Aunque mucha gente de todos tipos no lo entiende (ni lo entenderá), hoy no existe en México un régimen político autoritario sino un régimen democrático de baja calidad, que nunca se consolidó realmente. De baja calidad y de vida menguante gracias a uno de sus muchos componentes actuales: el gobierno federal autoritario de AMLO, gobierno que nació democráticamente desde dentro de la democracia nacional pero que se desarrolla autoritariamente contra dicho régimen. Digamos, un hijo asesino en potencia, un gobierno matricida por aspiración y en crecimiento. Específicamente, el mayor riesgo obradorista es una reedición –de origen personalista- del autoritarismo priista como régimen preciso: sistema electoral gubernamentalizado, no independiente ni competitivo, sistema de gobierno presidencialista metaconstitucional (o fácticamente casi aconstitucional) y sistema de partido hegemónico o alguna estructura antipluralista parecida. Es la opción autoritaria más “natural” y eficiente, menos trabajosa y pesada que otras sin tierra ni antecedentes. ¿Por qué? Por el pasado y la cultura de López Obrador, combinados con sus intereses de poder como presidente.
Esa restauración/reedición no ha ocurrido, puede ocurrir. Y puede ocurrir mediante lo que ya existía –e impidió la consolidación y limitó el proceso democrático a la supervivencia-: el deterioro institucional, en este caso la situación secuencial en que X instituciones democráticas formales e informales pierden eficacia, legitimidad o incluso toda vigencia. A ese deterioro contribuyó López Obrador desde 2006, entre muchos otros actores de todos los partidos, y está extremando su contribución presidencial.
Una de sus aportaciones autoritarias causó ayer mismo que otro poder del Estado, la Suprema Corte, sumara un costal de arena al deterioro democrático. ¿Un costal? ¡Un arenero! No quiero exagerar y no exagero: la declaración falsa de constitucionalidad de la “consulta popular” sobre “enjuiciamiento a ex presidentes” es en sí misma deterioro institucional, y de tipo suicida, porque valida judicial pero anticonstitucionalmente un medio populista-autoritario para un obvio fin político-electoral inmediato y funcional para un fin priista-antidemocrático-antiliberal mediato, que no es otro que la indivisión de poderes. Avalaron que en otras ocasiones se usen tales medios para tales fines, por y para el capricho de un hombre. Esto, no más y no menos, es lo que ha otorgado al Ejecutivo de AMLO la mayoría de ministros encabezada por Arturo Zaldívar. Parece que el señor ministro no se da cuenta, pero ha permitido el paso: con sus “argumentos” coproduce el efecto de que la Constitución ya no es políticamente vinculante para López Obrador como presidente –ya vio que no tiene por qué ser su primer marco para hacer política ni su último freno al hacerla sino que puede ser su rehén o su juguete.

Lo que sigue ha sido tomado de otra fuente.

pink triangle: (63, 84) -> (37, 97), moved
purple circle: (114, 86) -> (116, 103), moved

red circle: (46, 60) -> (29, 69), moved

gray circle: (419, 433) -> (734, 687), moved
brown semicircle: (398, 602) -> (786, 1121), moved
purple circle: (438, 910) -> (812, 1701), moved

La democracia no ha muerto, enfaticemos. No se ha instalado un símil sistémico del priato, el gobierno de AMLO no se ha transformado en el régimen de México a imagen y semejanza del PRI, porque el INE democrático sigue en pie y Morena no es partido hegemónico. Por un lado, el INE está bajo asedio obradorista pero no bajo control presidencial; por eso hay que cuidarlo… Por el otro lado, la construcción de una hegemonía partidista es un proceso complicado que requiere tiempos largos para concretarse y verificarse (el PRI nació como PNR en 1929 pero se volvió hegemónico hasta después de 1946); aunque para que haya régimen autoritario no es necesario que Morena sea hegemónica sino que el sistema de partidos pierda competitividad y pluralidad al ganarse partidismo proEjecutivo en el sistema electoral. Lo que es un hecho es que se está deteriorando a favor del autoritarismo la institucionalidad relativa a la presidencia de la república y el sistema de gobierno democrático presidencial. Y eso, exactamente, puede ser tanto la ruta como el vehículo para deteriorar/obradorizar/autoritarizar gradualmente los otros dos (sub)sistemas del régimen bien entendido.

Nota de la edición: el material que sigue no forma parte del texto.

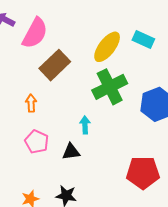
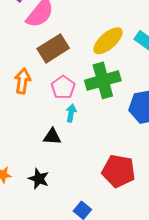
orange arrow: (31, 103) -> (22, 81), size x1.4
pink pentagon: (37, 142) -> (63, 87), moved

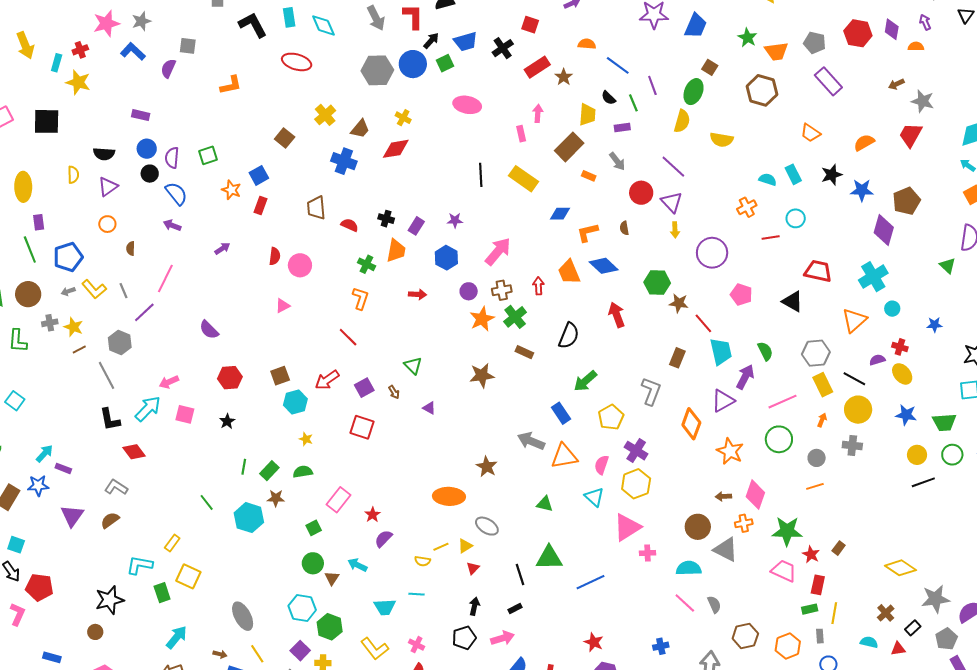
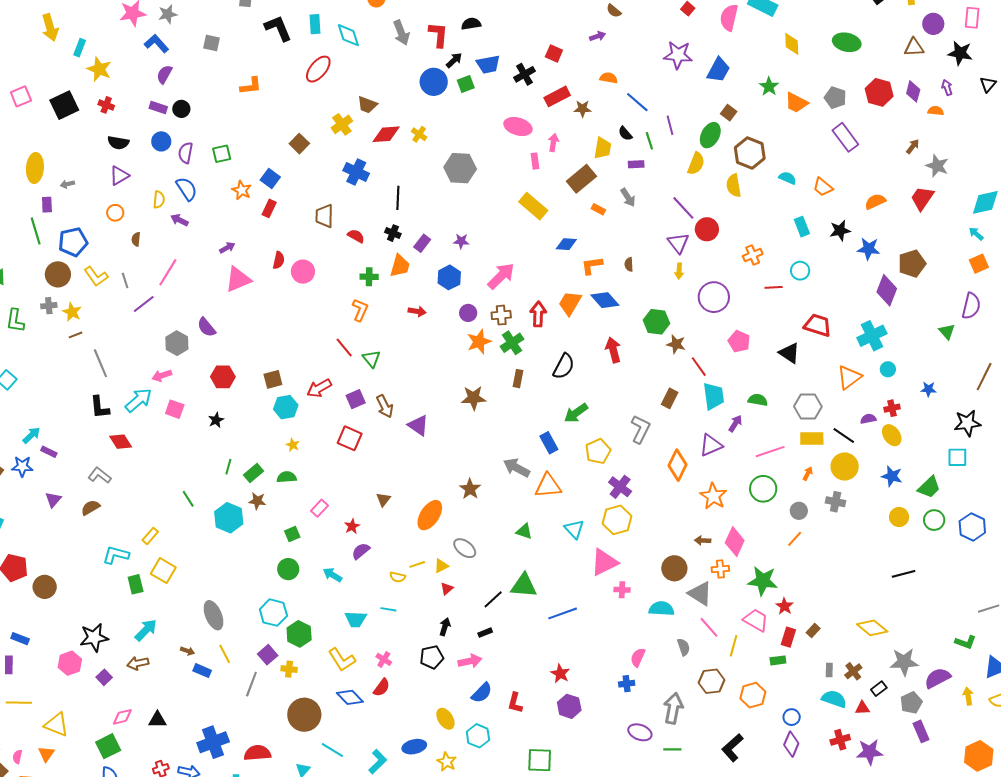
red cross: (80, 50) -> (106, 105), moved, turned 35
orange trapezoid: (776, 51) -> (796, 103), turned 30
red ellipse: (297, 62) -> (318, 69), turned -72
purple semicircle: (168, 68) -> (164, 74), moved
gray hexagon: (377, 70) -> (460, 168), moved
brown star: (564, 77) -> (582, 109), turned 30
brown arrow: (896, 84) -> (913, 146), turned 147
brown hexagon: (762, 90) -> (750, 153), moved
pink ellipse: (467, 105) -> (518, 126), moved
black square: (47, 121) -> (64, 105), turned -32
brown trapezoid: (360, 129) -> (367, 105), moved, turned 65
yellow semicircle: (722, 140) -> (734, 185), turned 65
red diamond: (396, 149) -> (386, 134), moved
black circle: (150, 174) -> (181, 109), moved
yellow semicircle: (73, 175) -> (159, 200), moved
blue square: (259, 175) -> (270, 178), turned -30
black line: (481, 175) -> (398, 198), moved
cyan semicircle: (768, 179) -> (788, 178), moved
red circle: (641, 193) -> (707, 229), moved
green cross: (366, 264) -> (369, 277), turned -30
orange trapezoid: (569, 272) -> (570, 303), turned 48
red arrow: (538, 286) -> (538, 314), size x1.4
gray arrow: (68, 291) -> (67, 184), moved
brown circle: (28, 294) -> (58, 274), moved
pink triangle: (283, 306) -> (238, 279), moved, size x1.8
gray hexagon: (120, 343) -> (177, 343), moved
red cross: (900, 347) -> (892, 408), turned -35
green semicircle: (765, 351) -> (758, 400), turned -60
brown rectangle: (524, 352) -> (518, 379), turned 72
green triangle: (413, 366) -> (371, 359), moved
purple arrow: (745, 377) -> (735, 424), size x0.7
yellow rectangle: (823, 385) -> (812, 438), turned -70
brown arrow: (394, 392) -> (385, 406), size x1.6
purple triangle: (429, 408) -> (418, 425), size x1.6
green trapezoid: (944, 422) -> (929, 487), turned -45
pink semicircle: (602, 465) -> (638, 657), moved
black line: (923, 482) -> (904, 574), moved
orange line: (815, 486) -> (795, 539), turned -36
orange ellipse: (449, 496) -> (430, 515), turned -64
pink rectangle: (338, 500) -> (320, 508), size x0.7
purple triangle: (72, 516) -> (53, 500), size x0.7
brown rectangle: (839, 548) -> (813, 630), moved
black line: (520, 575) -> (493, 599), turned 60
brown triangle: (332, 578) -> (383, 499), moved
black star: (110, 600) -> (94, 638), moved
pink line: (685, 603) -> (709, 627), moved
yellow line: (834, 613) -> (734, 646), moved
brown circle: (95, 632) -> (45, 587), moved, size x1.5
gray rectangle: (820, 636) -> (829, 670), moved
cyan semicircle: (869, 642) -> (834, 699), size x1.4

Así pues, la vida de nuestra democracia es peor y más precaria, más difícil y más incierta, más insegura, desde hace un día. La Constitución ha recibido un golpe duro y bajo: ha sido desprotegida y despreciada por una mayoría de quienes tienen el deber de sostenerla. Ignorada por motivos de grilla y poder elemental como en los peores tiempos del priismo, cuando se le alababa en exceso y se le violaba por todos lados todo el tiempo. El riesgo de muerte “democonstitucional” ha subido.

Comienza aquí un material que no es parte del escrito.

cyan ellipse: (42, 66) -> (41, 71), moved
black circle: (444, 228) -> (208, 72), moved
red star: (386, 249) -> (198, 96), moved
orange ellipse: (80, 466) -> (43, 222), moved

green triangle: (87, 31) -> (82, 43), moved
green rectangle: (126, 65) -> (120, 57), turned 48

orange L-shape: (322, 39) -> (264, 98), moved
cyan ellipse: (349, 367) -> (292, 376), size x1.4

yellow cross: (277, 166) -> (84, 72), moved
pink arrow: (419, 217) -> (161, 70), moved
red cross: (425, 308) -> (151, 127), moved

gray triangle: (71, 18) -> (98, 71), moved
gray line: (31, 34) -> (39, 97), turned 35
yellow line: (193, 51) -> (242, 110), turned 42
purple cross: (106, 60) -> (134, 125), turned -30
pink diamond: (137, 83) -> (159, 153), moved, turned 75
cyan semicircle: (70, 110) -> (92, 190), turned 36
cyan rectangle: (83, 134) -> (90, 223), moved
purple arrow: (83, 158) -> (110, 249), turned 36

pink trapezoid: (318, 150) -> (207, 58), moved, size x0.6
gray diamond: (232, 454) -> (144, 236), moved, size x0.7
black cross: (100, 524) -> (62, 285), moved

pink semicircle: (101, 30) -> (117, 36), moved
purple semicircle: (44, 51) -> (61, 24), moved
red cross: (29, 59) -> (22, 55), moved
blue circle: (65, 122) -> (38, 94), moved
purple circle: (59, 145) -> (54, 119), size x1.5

La cosa pública tiembla y retiembla. Pase lo que pase, sea cual sea la posibilidad que se concrete, la Historia no olvidará, no olvidará seis apellidos, de la A de Alcántara a la Z de Zaldívar.
Nota sobre la consolidación democrática
Hace muchos años que descarto el uso mecánico y total de la teoría estándar de la consolidación democrática y propongo (hasta ahora sobre todo al practicarlo analíticamente) usar el deterioro/no deterioro institucional como variable independiente y principal. Usar esa variable no sólo para investigar la desconsolidación y quiebre de las democracias sino también para investigar su consolidación o no consolidación. Por tanto, como alguna vez hice muy sucintamente en la revista Este País, he propuesto que la democracia mexicana, producto de la transición que niega el obradorismo, no se consolidó sino que ha estado deteriorándose pero sobrevivido o ha sobrevivido pero deteriorándose. La consolidación democrática implica que la democracia sobreviva pero sería más que la sola y simple supervivencia… México y sus paradojas: tuvimos la oportunidad de luchar para consolidar una democracia y no atorarnos en la mera supervivencia por lo electoral, hoy se tiene que luchar electoralmente para no perder la oportunidad de que la democracia sobreviva. Esta es la nueva condición indispensable para todo lo demás.